Текст книги "Малиновка поёт лишь о любви... (СИ)"
Автор книги: Ната Лакомка
сообщить о нарушении
Текущая страница: 3 (всего у книги 23 страниц)
6. Как разговорить молчунью
Не проходило и дня, чтобы Дьюлла не получала подарка от новоявленного кузена. Подарки были прелесть, что такое, но в то же время смущали девушку. Ей казалось, что Кривобокий Рик делает подарки не из добрых побуждений, а потому что хочет что-то разузнать. Всякий раз его посланцы внимательно следили за ней и тактично, но настойчиво пытались выяснить – понравилось или нет.

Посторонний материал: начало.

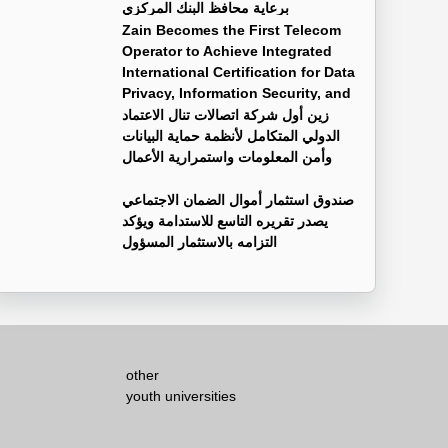
برعاية محافظ البنك المركزي
Zain Becomes the First Telecom
Operator to Achieve Integrated
International Certification for Data
Privacy, Information Security, and
Business Continuity Management Systems
زين أول شركة اتصالات تنال الاعتماد
الدولي المتكامل لأنظمة حماية البيانات
وأمن المعلومات واستمرارية الأعمال
صندوق استثمار أموال الضمان الاجتماعي
يصدر تقريره التاسع للاستدامة ويؤكد
التزامه بالاستثمار المسؤول
other
youth universities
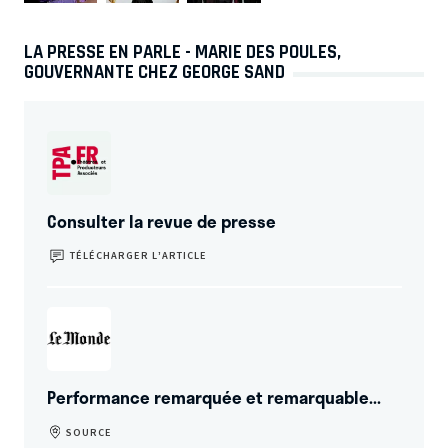
LA PRESSE EN PARLE - MARIE DES POULES,
GOUVERNANTE CHEZ GEORGE SAND
Consulter la revue de presse
TÉLÉCHARGER L’ARTICLE
Performance remarquée et remarquable...
SOURCE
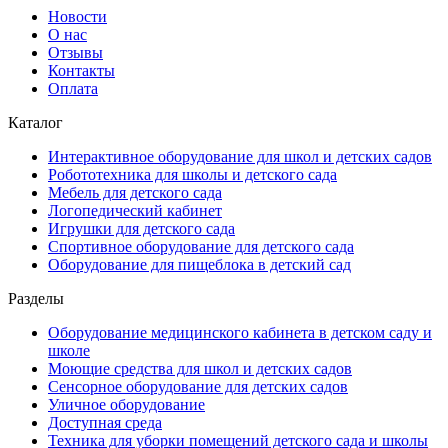
Новости
О нас
Отзывы
Контакты
Оплата
Каталог
Интерактивное оборудование для школ и детских садов
Робототехника для школы и детского сада
Мебель для детского сада
Логопедический кабинет
Игрушки для детского сада
Спортивное оборудование для детского сада
Оборудование для пищеблока в детский сад
Разделы
Оборудование медицинского кабинета в детском саду и
школе
Моющие средства для школ и детских садов
Сенсорное оборудование для детских садов
Уличное оборудование
Доступная среда
Техника для уборки помещений детского сада и школы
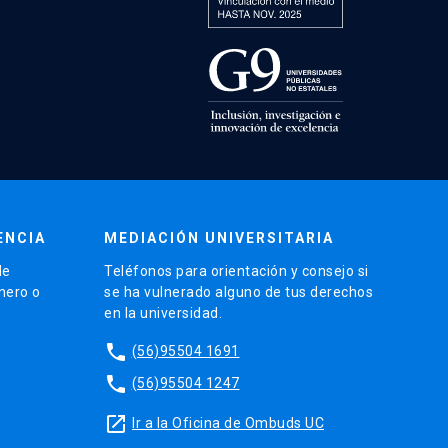
ENCIA
MEDIACIÓN UNIVERSITARIA
de
Teléfonos para orientación y consejo si
énero o
se ha vulnerado alguno de tus derechos
en la universidad.
phone
(56)95504 1691
phone
(56)95504 1247
launch
Ir a la Oficina de Ombuds UC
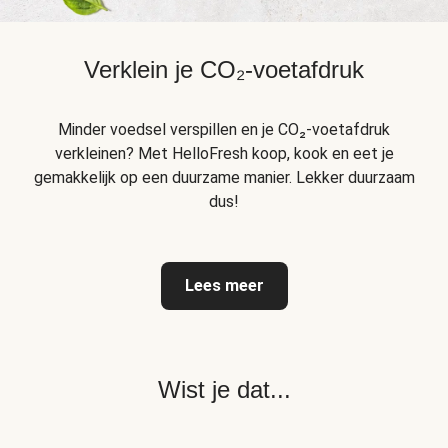
Verklein je CO₂-voetafdruk
Minder voedsel verspillen en je CO₂-voetafdruk
verkleinen? Met HelloFresh koop, kook en eet je
gemakkelijk op een duurzame manier. Lekker duurzaam
dus!
Lees meer
Wist je dat...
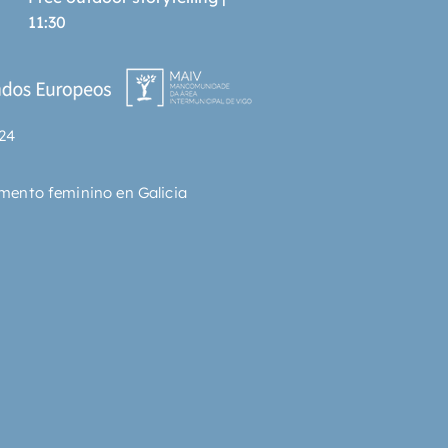
rs. Aprendrem per a qué serveix 
11:30
rador de partícules, qué és la 
la de Déu, com és que les coses 
r a dos llocs alhora i 
rem comprendre els misteris de 
ncia.
24
mento feminino en Galicia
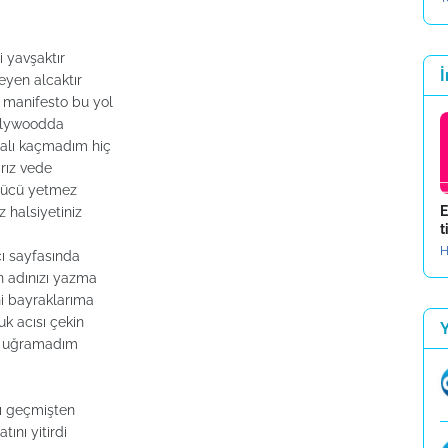
i yavşaktır
İ
eyen alcaktır
l manifesto bu yol
holywoodda
malı kaçmadım hiç
rız vede
 gücü yetmez
E
 halsiyetiniz
t
H
cı sayfasında
n adınızı yazma
i bayraklarıma
uk acısı çekin
ür uğramadım
dı geçmişten
ını yitirdi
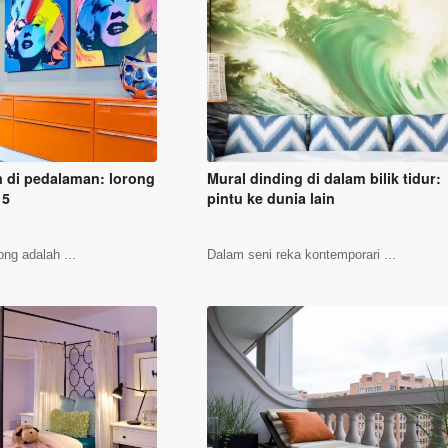
n di pedalaman: lorong
Mural dinding di dalam bilik tidur:
15
pintu ke dunia lain
ong adalah ...
Dalam seni reka kontemporari ...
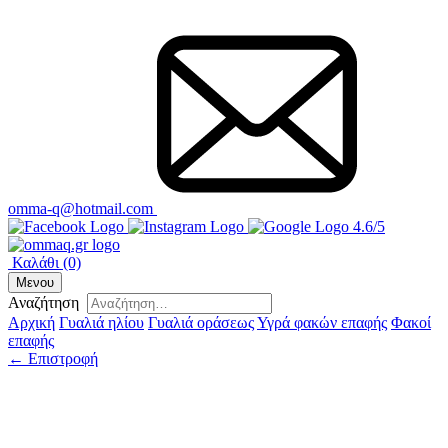
omma-q@hotmail.com
4.6/5
Καλάθι
(0)
Μενου
Αναζήτηση
Αρχική
Γυαλιά ηλίου
Γυαλιά οράσεως
Υγρά φακών επαφής
Φακοί
επαφής
← Επιστροφή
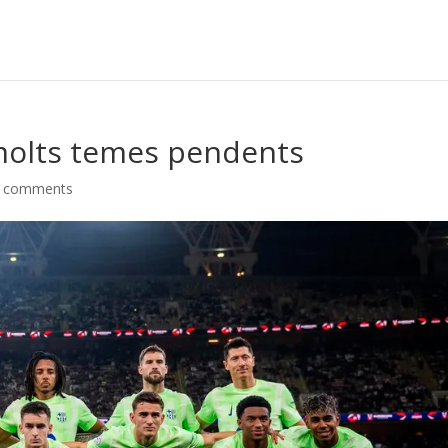
olts temes pendents
 comments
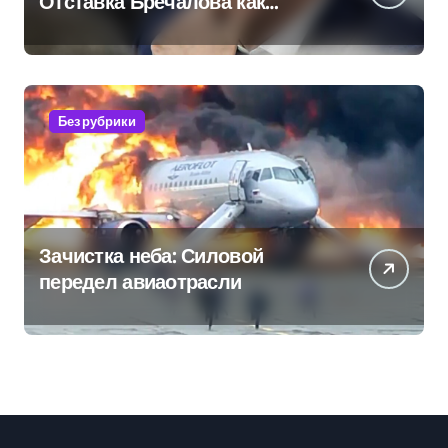
Отставка Бречалова как
результат управленческих
провалов и уязвимости
региона
Без рубрики
Зачистка неба: Силовой
передел авиаотрасли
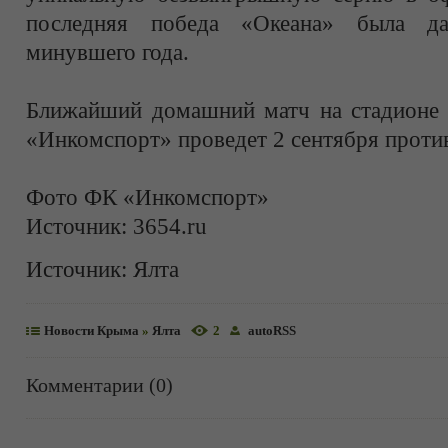
последняя победа «Океана» была да
минувшего года.
Ближайший домашний матч на стадионе 
«Инкомспорт» проведет 2 сентября проти
Фото ФК «Инкомспорт»
Источник: 3654.ru
Источник:
Ялта
Новости Крыма
»
Ялта
2
autoRSS
Комментарии (0)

Осторожность нашептывала Дьюлле не выказывать чувств, но как можно было не радоваться, получая такие красивые вещички? Или как можно было не огорчиться, получив в подарок… книгу? В тот вечер Дьюлла проплакала в подушку, и дня два не смела прикоснуться к дорогому подарку. Лишь на третий день она осторожно раскрыла книгу – и была поражена яркими картинками. На них кот – вылитый Мартин! – с хитрым выражением на мордочке ловил мышей, крал сметану, удирал от собак и красовался в самых настоящих сапогах, кланяясь принцессе.
Ах, как хотелось знать, о чем идет речь! Но те страницы, где не было картинок, покрывали таинственные знаки, похожие на ползущих ровной дорожкой муравьев. Они были разные, но некоторые походили друг на друга. Дьюлла знала, что эти таинственные жучки обладали, поистине, колдовской силой – они умели рассказывать интересные истории. И те, кто постиг их тайну, умели читать. Леди Кандида иногда читала в толстой книге, доставая ее по субботним вечерам. Иногда истории были скучны до зевоты, а иногда – такие интересные, что Дьюла кусала костяшки пальцев, чтобы не завопить от любопытства и восторга.
Но никто не научил ее этому волшебному знанию, и для нее шеренги жучков так и оставались непонятными каракулями. Это приводило в отчаяние, но, разумеется, она никому не могла признаться в этом. Тем более это было бы позорно сейчас, когда Кривобокий Рик прилюдно назвал ее кузиной.
Порой ей очень хотелось поблагодарить его за подарки, но она не представляла, как сделает это со своим неуклюжим говором, над которым так потешался покойный граф Босвел. Потешался и впадал в ярость.
Вдруг и этот милорд разъярится, когда услышит, что она говорит, как последняя кухарка? Конечно, пока ей не в чем было упрекнуть Кривобокого Рика – он был к ней добр, предупредителен, и никогда не давал ей почувствовать себя дурочкой. Когда они встречались, он брал на себя ведущую роль в беседе, и умудрялся так построить фразы, что Дьюлле не приходилось мучительно соображать, что сделать – кивнуть или помотать головой, говоря «да» или «нет». Он словно не замечал ее молчания, за что она была страшно признательна, но не представляла, сумеет ли объяснить ему это.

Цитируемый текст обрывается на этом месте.